Keris juga merupakan sebuah kerajinan tradisional dari Madura meskipun tidak begitu diketahui sejak kapan keris sudah menjadi senjata tradisional masyarakat Madura. Tempat kerajinan keris sekarang berada di Kabupaten Sumenep di desa Aeng Tongtong, kecamatan Saronggi. Keris sekarang dan keris pada masa lalu berbeda, bila keris sekarang digunakan hanya untuk meningkatkan/menaikkan pamor seseorang dan keris pada masa lalu digunakan sebagai alat berperang.

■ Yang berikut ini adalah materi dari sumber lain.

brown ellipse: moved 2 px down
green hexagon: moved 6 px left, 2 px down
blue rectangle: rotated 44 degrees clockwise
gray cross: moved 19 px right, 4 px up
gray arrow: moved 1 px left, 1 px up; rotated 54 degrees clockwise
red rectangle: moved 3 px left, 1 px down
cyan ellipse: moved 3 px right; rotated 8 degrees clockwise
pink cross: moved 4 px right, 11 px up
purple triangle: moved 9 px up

Celurit juga termasuk alat tradisional milik masyrakat Madura, terutama para rakyat kecil memperlakukan celurit sebagai senjata yang tak terlepas dari kehidupan sehari-hari. Tak mengherankan, bila pusat kerajinan senjata tajam itu banyak bertebaran di pulau Madura. Celurit dibuat di desa Peterongan, kecamatan Galis, kabupaten Bangkalan. Disana sebagian besar penduduknya menggantungkan hidupnya sebagai pandai besi pembuat arit dan celurit dan keahlian mereka adalah warisan sejak ratusan tahun lampau.
Kleles  adalah alat yang dipakai untuk pasangan sapi yang dikerap agar keduanya dapat lari seirama, sedangkan pada bagian buritan adalah tempat duduk joki, yang akan mengendalikan arah dan larinya sapi. Tuk-tuk sebagai instrument pengiring pada saat kerap sedang dibawa keliling maupun pada saat sedang berlangsung perlombaan kerapan sapi.

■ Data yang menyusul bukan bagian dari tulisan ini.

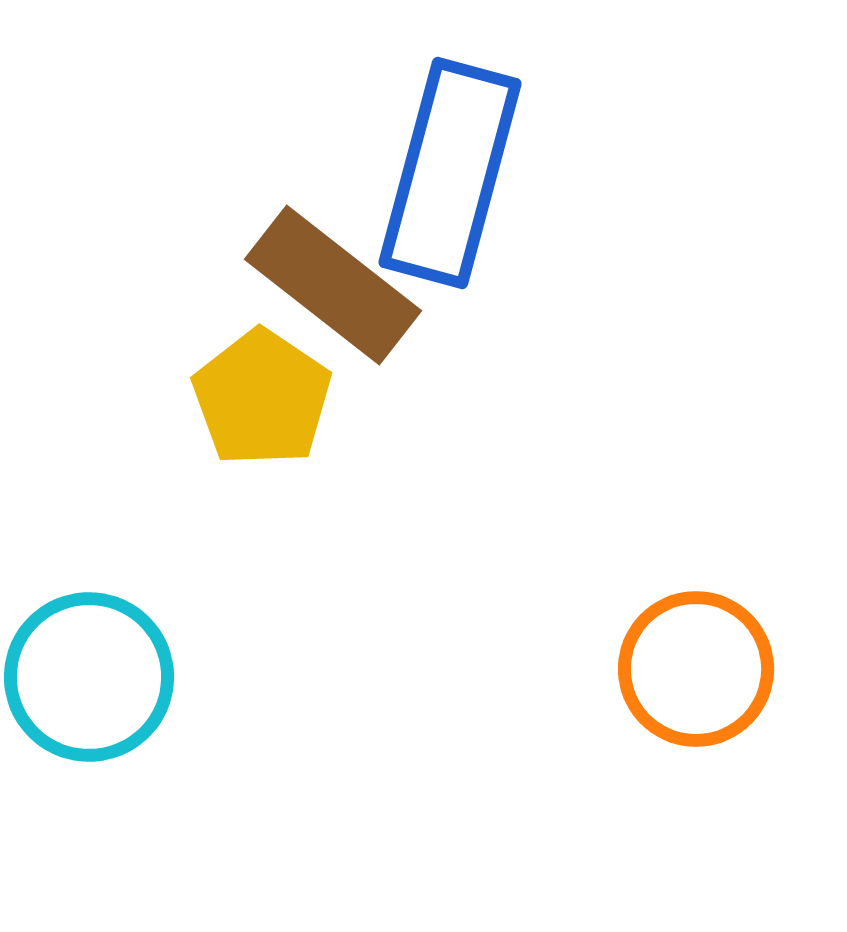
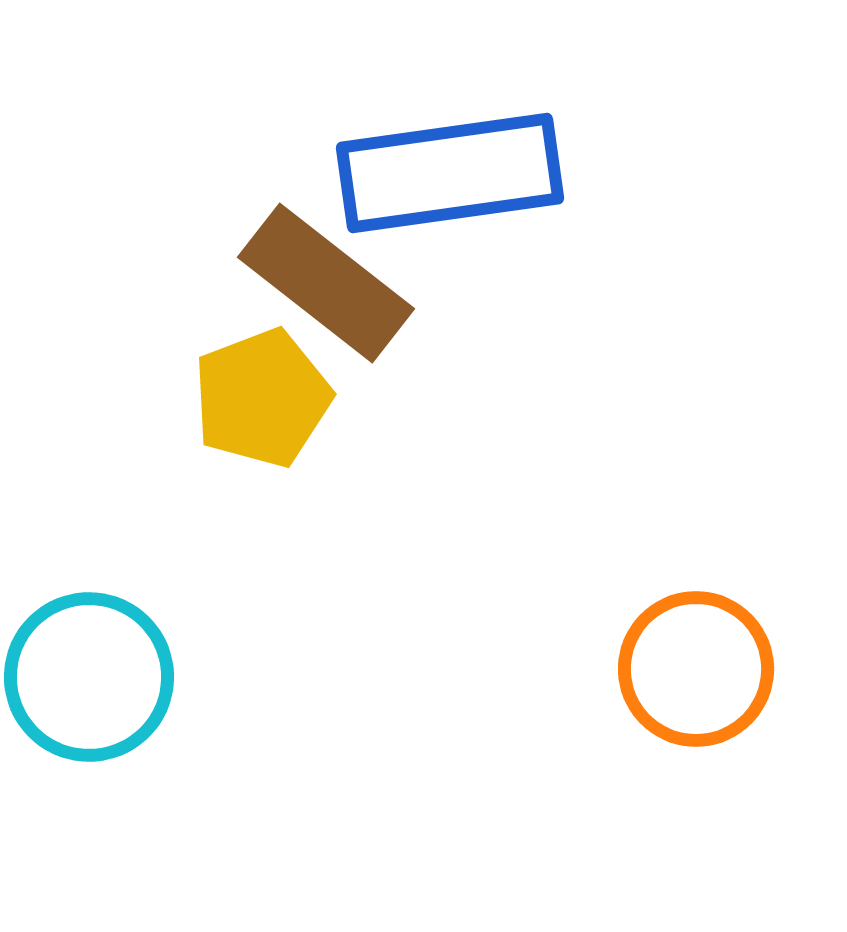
blue rectangle: rotated 67 degrees clockwise
brown rectangle: moved 7 px left, 2 px up
yellow pentagon: rotated 17 degrees clockwise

Cara hidup masyarakat Madura ada berbagai macam seperti ada masyarakat Madura yang merantau kedaerah-daerah lain yang bertujuan agar dapat menaikkan derajat mereka, ada pula yang masih di daerahnya untuk melakukan ternak sapi, bila yang tinggal didaerah pesisir mereka bekerja sebagai nelayan dan pembuat garam tradisional, ada pula yang membuat usaha di rumah seperti usaha batik tulis Madura, kerajinan celurit dan keris.
Pakaian adat masyarakat Madura untuk pria sangat identik dengan motif garis horizontal yang biasanya berwarna merah-putih dan memakai ikat kepala. Lebih terlihat gagah lagi bila mereka membawa senjata tradisional yang berupa clurit. Dan untuk wanita, biasanya hanya menggunakan bawahan kain batik khas Madura dan mengenakan kebaya yang lebih simple.

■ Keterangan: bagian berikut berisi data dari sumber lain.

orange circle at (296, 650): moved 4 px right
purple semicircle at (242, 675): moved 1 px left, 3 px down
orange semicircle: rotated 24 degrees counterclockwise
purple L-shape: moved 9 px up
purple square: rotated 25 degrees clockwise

Untuk rumahnya sendiri, masyarakat Madura kebanyakan rumahnya hamper mirip rumah Jawa (Joglo), karena bila dilihat dari sejarahnya Jawa masih ada benang merah dengan Madura maka ada akulturasi kebudayaan, antara budaya Jawa dengan budaya Madura.
Dari hal diatas dapat disimpulkan bahwa Madura memiliki kebudayaan yang komplek dan menakjubkan. Tinggal kita, sebagai generasi muda apakah dapat melestarikan kebudayaan-kebudayaan peninggalan nenek moyang kita atau kebudayaan itu akan hilang dengan sendirinya dan anak cucu kita nantinya tidak akan dapat mengetahui dan menikmati kebudayaan peninggalan nenek moyang mereka.